Neyse; filme dönersek, ortaya çıkan ürünün yıldızı ne İnal ne Çelik, hatta ne de Zaim... 14 yaşındaki Myraslava Kostyeva Akay, neredeyse hiç konuşmadan şov yapıyor. İnsan onu görünce kendisini Kaya (Bülent İnal) karakteri yerine koymakta zorlanmıyor. Filmi ve Akay'ın karakterini izlerken insan kendini vicdani hesaplaşmalar içinde buluyor. "Ben olsam ne yapardım" sorusu kesinlikle soruluyor ama sevgi, muhtaçlık, zorluk, yokluk gibi hissiyatlar o sorunun çok kısa sorulmasına neden oluyor. Cevap bir anda geliyor ama bir anda öteleniyor. Çünkü insanı rahatsız eden bir cevap geliyor. Sonrasında da filmin sonu geliyor. İnsanın içi bir kez daha parçalanıyor. 

Filmin konusu, ülkenin gündemine çok uygun. İlginçtir, Zaim'in hâlâ izlemediğim bir diğer filmi Devir; 2013 yılının 31 Mayıs günü gösterime girmişti. Ülke tarihinin en önemli günlerinden biriydi ve o hafta her şey doğaya verilen zararla başlamıştı. 2014 yapımı Balık da esasında bu konuya değiniyor.
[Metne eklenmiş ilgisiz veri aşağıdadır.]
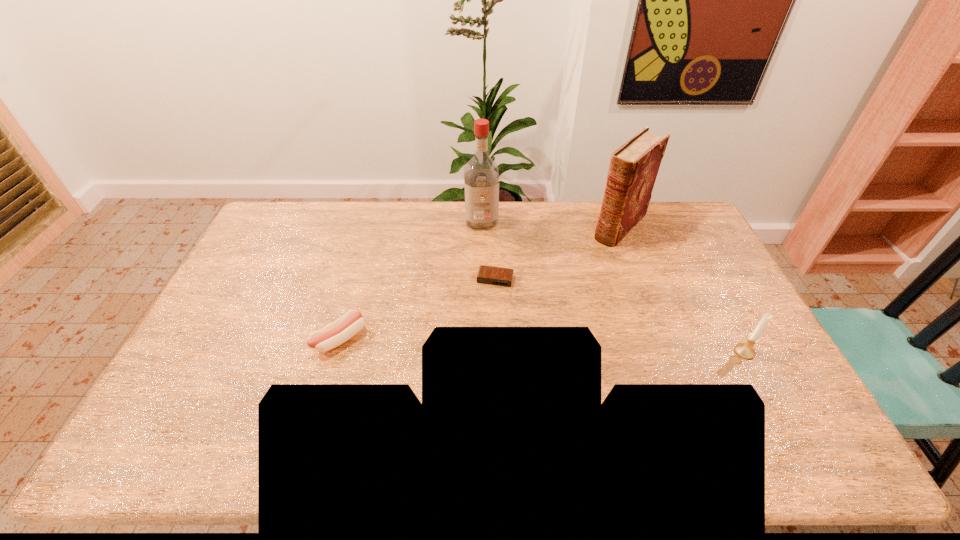 Identify which object is the second closest to the liquor. Please provide its 2D coordinates. Your answer should be formatted as a tuple, i.e. [(x, y)], where the tuple contains the x and y coordinates of a point satisfying the conditions above.

[(634, 166)]

The height and width of the screenshot is (540, 960). In order to click on object that is the second closest to the leftmost object in this screenshot , I will do `click(481, 176)`.

Find the location of a particular element. blank space that satisfies the following two spatial constraints: 1. on the front side of the third nearest object; 2. on the right side of the rightmost object is located at coordinates (497, 352). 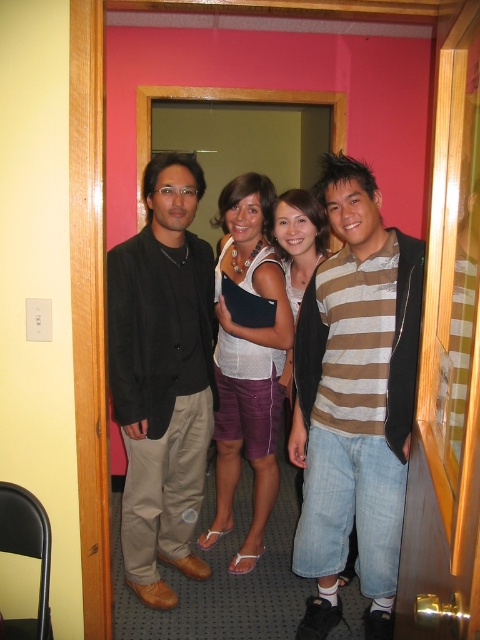 Does brown striped shirt at center appear over matte black blazer at left?

Incorrect, brown striped shirt at center is not positioned above matte black blazer at left.

Which is behind, point (316, 301) or point (149, 417)?

The point (149, 417) is behind.

You are a GUI agent. You are given a task and a screenshot of the screen. Output one action in this format:
    pyautogui.click(x=<x>, y=<y>)
    Task: Click on the brown striped shirt at center
    
    Given the screenshot: What is the action you would take?
    pyautogui.click(x=355, y=401)

Can you confirm if matte black blazer at left is bigger than matte white tank top at center?

Incorrect, matte black blazer at left is not larger than matte white tank top at center.

Is matte black blazer at left above matte white tank top at center?

Incorrect, matte black blazer at left is not positioned above matte white tank top at center.

Does point (193, 186) come closer to viewer compared to point (219, 349)?

Yes.

The height and width of the screenshot is (640, 480). I want to click on matte black blazer at left, so click(163, 376).

Is brown striped shirt at center to the right of matte white tank top at center from the viewer's perspective?

Correct, you'll find brown striped shirt at center to the right of matte white tank top at center.

Is brown striped shirt at center wider than matte white tank top at center?

No, brown striped shirt at center is not wider than matte white tank top at center.

Between point (372, 618) and point (282, 332), which one is positioned behind?

Point (282, 332)

This screenshot has width=480, height=640. What are the coordinates of `brown striped shirt at center` in the screenshot? It's located at (355, 401). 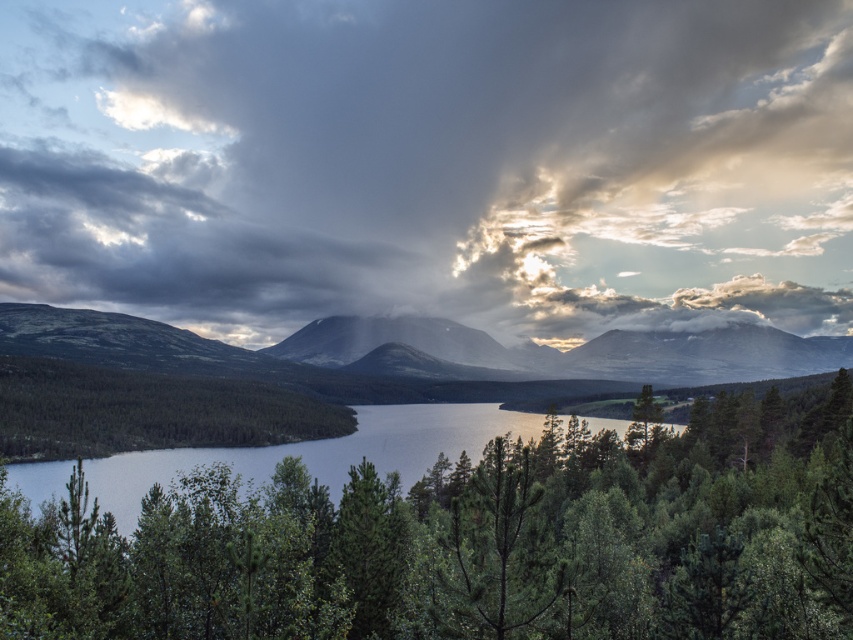 Consider the image. Can you confirm if green leafy tree at center is taller than smooth gray mountain at center?

No, green leafy tree at center is not taller than smooth gray mountain at center.

Does green leafy tree at center appear on the right side of smooth gray mountain at center?

Incorrect, green leafy tree at center is not on the right side of smooth gray mountain at center.

Where is `green leafy tree at center`? The image size is (853, 640). green leafy tree at center is located at coordinates (474, 540).

Which of these two, smooth gray mountain at center or greenish-blue water at center, stands shorter?

greenish-blue water at center is shorter.

Which is behind, point (184, 332) or point (230, 465)?

Point (184, 332)

Which is in front, point (781, 348) or point (111, 467)?

Point (111, 467)

Identify the location of smooth gray mountain at center. The image size is (853, 640). (421, 349).

Who is lower down, green leafy tree at center or greenish-blue water at center?

greenish-blue water at center is below.

Can you confirm if green leafy tree at center is shorter than greenish-blue water at center?

Correct, green leafy tree at center is not as tall as greenish-blue water at center.

Locate an element on the screen. green leafy tree at center is located at coordinates (474, 540). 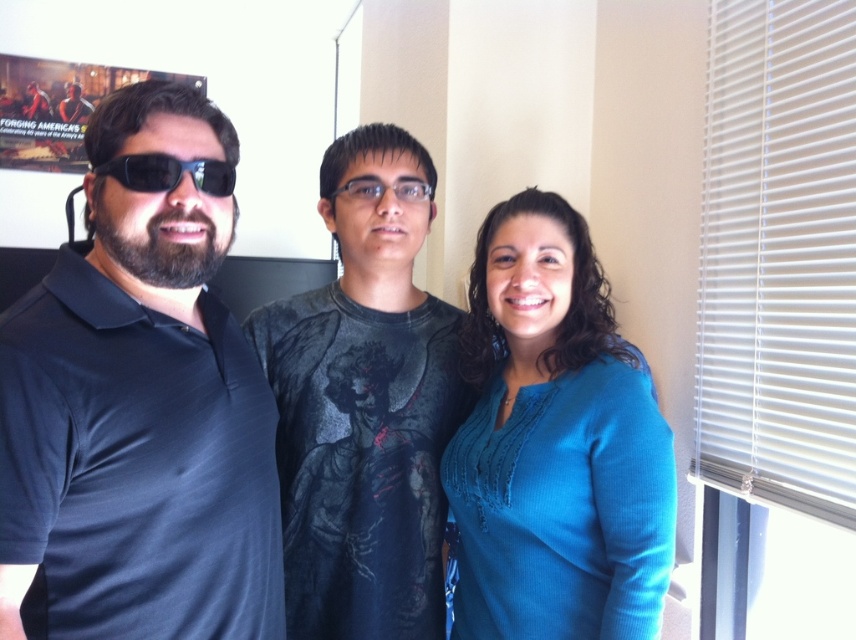 Is blue knit sweater at center closer to camera compared to matte black polo shirt at left?

Yes.

Can you confirm if blue knit sweater at center is positioned to the left of matte black polo shirt at left?

Yes, blue knit sweater at center is to the left of matte black polo shirt at left.

What do you see at coordinates (135, 436) in the screenshot? I see `blue knit sweater at center` at bounding box center [135, 436].

Locate an element on the screen. blue knit sweater at center is located at coordinates (135, 436).

Measure the distance between point (296, 403) and camera.

Point (296, 403) is 1.43 meters away from camera.

Between dark gray printed shirt at center and matte black goggles at left, which one is positioned lower?

dark gray printed shirt at center

This screenshot has height=640, width=856. Find the location of `dark gray printed shirt at center`. dark gray printed shirt at center is located at coordinates (366, 404).

Measure the distance between point (15, 372) and camera.

35.62 inches

Between point (223, 637) and point (388, 380), which one is positioned behind?

The point (388, 380) is behind.

The width and height of the screenshot is (856, 640). Identify the location of matte black polo shirt at left. (138, 435). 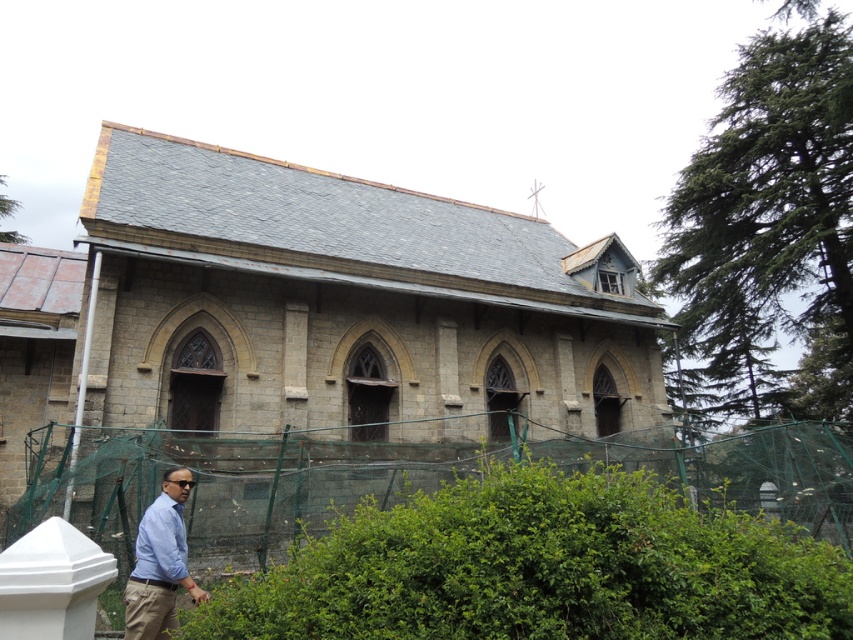 Question: Is light blue shirt at lower left below light blue cotton shirt at lower left?

Choices:
 (A) no
 (B) yes

Answer: (B)

Question: Which object appears closest to the camera in this image?

Choices:
 (A) light blue shirt at lower left
 (B) green leafy hedge at lower left
 (C) light blue cotton shirt at lower left

Answer: (B)

Question: Which of the following is the closest to the observer?

Choices:
 (A) green leafy hedge at lower left
 (B) light blue cotton shirt at lower left

Answer: (A)

Question: Is green leafy hedge at lower left further to camera compared to light blue cotton shirt at lower left?

Choices:
 (A) no
 (B) yes

Answer: (A)

Question: Is green leafy hedge at lower left to the right of light blue shirt at lower left from the viewer's perspective?

Choices:
 (A) no
 (B) yes

Answer: (B)

Question: Which is farther from the light blue cotton shirt at lower left?

Choices:
 (A) light blue shirt at lower left
 (B) green leafy hedge at lower left

Answer: (B) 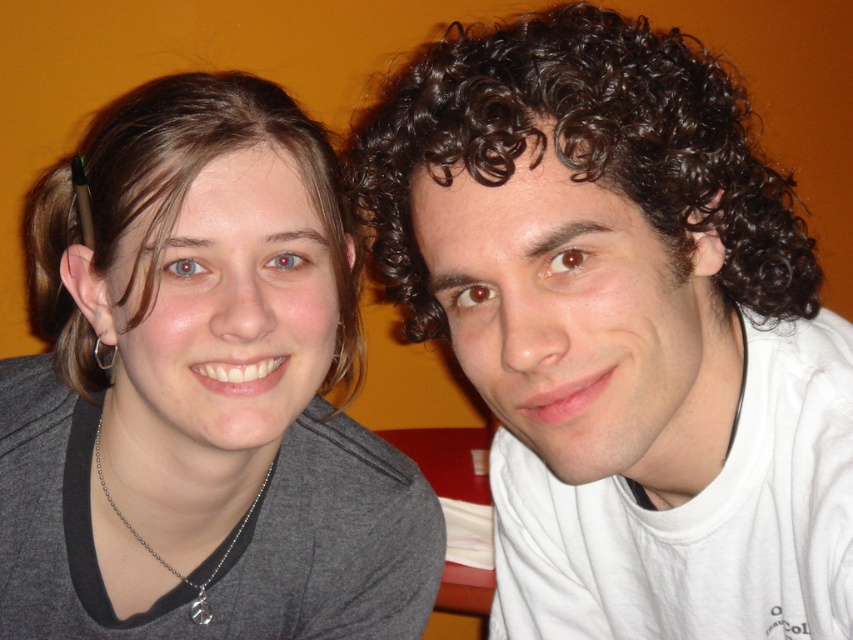 You are a photographer adjusting the focus on your camera. You want to ensure that both people in the photo are in focus. The camera can only focus on objects within a 15 inch range. Given that the dark brown curly hair at center is 17.37 inches from the camera, can you confirm if both subjects are within the focus range?

The dark brown curly hair at center is 17.37 inches from the camera, which is outside the 15 inch focus range. Therefore, the subject with dark brown curly hair at center will be out of focus.

From the picture: You are a photographer trying to capture a clear photo of the two people. The gray fabric at left and brown smooth hair at left are close to each other. Do you think there is enough space between them to avoid blurring both in the photo?

The gray fabric at left and brown smooth hair at left are 2.02 inches apart from each other. This distance should be sufficient to keep both elements distinct in the photo, preventing blurring as long as the camera settings are appropriate for the lighting conditions.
Zaim'i birçok yönetmen ayıran özelliği; derdini mesaj kaygısı gütmeden, slogan cümleler kullanmadan, popülist davranmadan, hatta hiç hissettirmeden anlatmasıdır... 2014 yılında; kutuplar bu kadar keskinleşmişken konuya bu kadar basit ve vurucu bir şekilde değinmek çok büyük maharet. 

Sonuç olarak, IMDB puanına aldanmadan izlenmeyi hak eden bir film.